I finished this brilliant book triumphantly convinced of the worthwhileness of the search to capture every aspect of experience in words, and convinced of the necessary daring of specificity, whether we are talking about specific genders, specific sexual practices or specific feelings. I was also convinced of the need to remain constantly engaged in conversations with thinkers or artists we have never met. Some readers may find it off-putting that there are quotations from philosophers, theorists and psychoanalysts on almost every page but there is something about the intimacy of Nelson’s relationship with these writers that stops it being pretentious and instead imbues the dialogues both with a kind of sensuality and with a vital ethical charge.

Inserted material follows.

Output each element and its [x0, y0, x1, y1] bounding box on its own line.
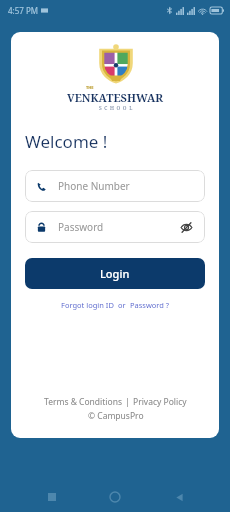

And the theory is always interrupted or given what Nelson (following Donald Winnicott) describes as “realness” by being grounded in the body. Almost every kind of bodily experience is here, from menstruation to breast-removal surgery to the feeling of the breasts filling with milk (“like an orgasm but more painful, powerful as a hard rain”). The tenderness of motherhood is physical – the amazement that this small body is surrendered to your care – and in a dazzling section at the end, the sequence of birth is juxtaposed with the sequence of death. Maggie’s son emerges into life as Harry’s mother is ushered out of it: this is the beginning and the end of life as two processes of troubled, violent becoming rendered tender by love.